**ASSIGNMENT:** Within the entries below, every line containing "will" is to be copied.

**THE INPUT:**
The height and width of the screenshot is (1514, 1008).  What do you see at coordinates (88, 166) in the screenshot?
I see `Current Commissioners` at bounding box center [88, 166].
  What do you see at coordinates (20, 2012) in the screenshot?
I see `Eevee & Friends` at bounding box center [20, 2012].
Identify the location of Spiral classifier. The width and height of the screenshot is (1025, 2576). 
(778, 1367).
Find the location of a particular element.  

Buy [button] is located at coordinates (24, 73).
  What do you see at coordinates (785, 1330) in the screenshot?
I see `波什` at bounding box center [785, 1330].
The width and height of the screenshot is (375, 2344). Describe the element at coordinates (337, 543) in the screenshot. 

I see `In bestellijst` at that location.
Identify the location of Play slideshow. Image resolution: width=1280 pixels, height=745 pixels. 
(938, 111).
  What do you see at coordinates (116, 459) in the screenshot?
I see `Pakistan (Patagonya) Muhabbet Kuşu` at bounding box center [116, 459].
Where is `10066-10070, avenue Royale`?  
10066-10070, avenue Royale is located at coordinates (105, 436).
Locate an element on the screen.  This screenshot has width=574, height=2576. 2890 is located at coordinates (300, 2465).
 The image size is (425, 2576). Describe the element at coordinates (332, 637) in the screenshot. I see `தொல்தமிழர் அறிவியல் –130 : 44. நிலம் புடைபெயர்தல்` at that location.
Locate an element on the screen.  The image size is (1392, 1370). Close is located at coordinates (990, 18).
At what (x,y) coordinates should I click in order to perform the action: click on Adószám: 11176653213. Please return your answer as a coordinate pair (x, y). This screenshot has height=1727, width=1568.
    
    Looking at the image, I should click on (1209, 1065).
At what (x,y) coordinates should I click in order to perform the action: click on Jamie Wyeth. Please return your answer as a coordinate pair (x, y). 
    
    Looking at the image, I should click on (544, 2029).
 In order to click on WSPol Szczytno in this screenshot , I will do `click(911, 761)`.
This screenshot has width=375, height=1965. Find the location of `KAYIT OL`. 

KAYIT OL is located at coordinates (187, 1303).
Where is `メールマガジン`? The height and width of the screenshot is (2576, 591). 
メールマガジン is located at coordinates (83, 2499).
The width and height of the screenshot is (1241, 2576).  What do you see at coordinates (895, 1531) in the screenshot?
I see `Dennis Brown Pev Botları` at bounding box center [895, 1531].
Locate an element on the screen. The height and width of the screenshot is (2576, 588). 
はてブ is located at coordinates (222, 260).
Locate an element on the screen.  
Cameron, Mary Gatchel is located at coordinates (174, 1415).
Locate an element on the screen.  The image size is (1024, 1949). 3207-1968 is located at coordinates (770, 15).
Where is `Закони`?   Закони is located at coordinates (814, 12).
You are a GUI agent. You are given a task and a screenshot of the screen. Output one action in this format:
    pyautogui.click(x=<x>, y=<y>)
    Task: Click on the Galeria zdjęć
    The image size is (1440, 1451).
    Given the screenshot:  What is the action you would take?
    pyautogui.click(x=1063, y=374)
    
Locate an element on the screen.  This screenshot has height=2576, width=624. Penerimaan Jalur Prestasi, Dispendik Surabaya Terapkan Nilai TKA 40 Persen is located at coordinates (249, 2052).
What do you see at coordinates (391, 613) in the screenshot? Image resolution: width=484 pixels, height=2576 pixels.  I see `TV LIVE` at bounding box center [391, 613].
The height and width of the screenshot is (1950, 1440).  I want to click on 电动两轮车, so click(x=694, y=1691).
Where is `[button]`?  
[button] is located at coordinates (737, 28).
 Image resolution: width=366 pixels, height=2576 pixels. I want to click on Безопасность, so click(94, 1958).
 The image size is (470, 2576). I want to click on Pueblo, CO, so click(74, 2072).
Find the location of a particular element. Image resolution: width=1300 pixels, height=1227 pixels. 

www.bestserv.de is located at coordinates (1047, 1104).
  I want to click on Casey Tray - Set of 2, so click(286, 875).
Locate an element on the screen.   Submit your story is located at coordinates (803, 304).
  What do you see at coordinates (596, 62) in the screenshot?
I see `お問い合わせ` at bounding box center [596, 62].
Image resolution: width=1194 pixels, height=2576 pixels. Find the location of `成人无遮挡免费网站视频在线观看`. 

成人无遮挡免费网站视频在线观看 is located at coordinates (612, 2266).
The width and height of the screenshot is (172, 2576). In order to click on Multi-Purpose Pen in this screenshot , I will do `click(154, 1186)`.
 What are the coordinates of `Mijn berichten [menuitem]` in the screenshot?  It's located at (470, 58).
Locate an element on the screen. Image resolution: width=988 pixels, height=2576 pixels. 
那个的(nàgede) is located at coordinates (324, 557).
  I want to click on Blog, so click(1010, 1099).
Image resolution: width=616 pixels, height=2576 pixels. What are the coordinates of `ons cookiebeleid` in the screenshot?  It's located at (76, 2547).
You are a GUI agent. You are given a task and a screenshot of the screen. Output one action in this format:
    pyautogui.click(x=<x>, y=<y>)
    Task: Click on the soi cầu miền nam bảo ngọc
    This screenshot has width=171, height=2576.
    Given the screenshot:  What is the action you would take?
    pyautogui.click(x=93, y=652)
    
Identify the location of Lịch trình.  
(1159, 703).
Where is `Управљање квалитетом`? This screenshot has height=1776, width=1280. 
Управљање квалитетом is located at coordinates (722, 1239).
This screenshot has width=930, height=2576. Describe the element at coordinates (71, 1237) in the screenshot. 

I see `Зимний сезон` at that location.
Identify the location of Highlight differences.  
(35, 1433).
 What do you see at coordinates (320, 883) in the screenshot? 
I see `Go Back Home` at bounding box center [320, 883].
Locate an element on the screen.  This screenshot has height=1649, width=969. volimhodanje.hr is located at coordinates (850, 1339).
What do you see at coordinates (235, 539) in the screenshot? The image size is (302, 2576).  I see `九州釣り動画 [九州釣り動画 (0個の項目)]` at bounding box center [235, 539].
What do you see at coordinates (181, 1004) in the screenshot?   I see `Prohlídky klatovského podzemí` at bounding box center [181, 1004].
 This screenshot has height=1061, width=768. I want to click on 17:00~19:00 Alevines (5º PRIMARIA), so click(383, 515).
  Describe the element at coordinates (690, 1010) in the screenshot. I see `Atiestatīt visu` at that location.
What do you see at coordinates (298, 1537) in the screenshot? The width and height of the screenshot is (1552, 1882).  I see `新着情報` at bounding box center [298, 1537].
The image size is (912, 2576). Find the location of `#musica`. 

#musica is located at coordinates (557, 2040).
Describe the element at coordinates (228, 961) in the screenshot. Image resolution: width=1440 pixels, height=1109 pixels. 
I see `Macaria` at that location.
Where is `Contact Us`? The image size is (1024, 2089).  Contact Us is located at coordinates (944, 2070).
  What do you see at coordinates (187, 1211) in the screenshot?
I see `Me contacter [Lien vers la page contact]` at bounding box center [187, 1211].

**RESPONSE BOX:**
 In order to click on WSPol Szczytno in this screenshot , I will do `click(911, 761)`.
The width and height of the screenshot is (172, 2576). In order to click on Multi-Purpose Pen in this screenshot , I will do `click(154, 1186)`.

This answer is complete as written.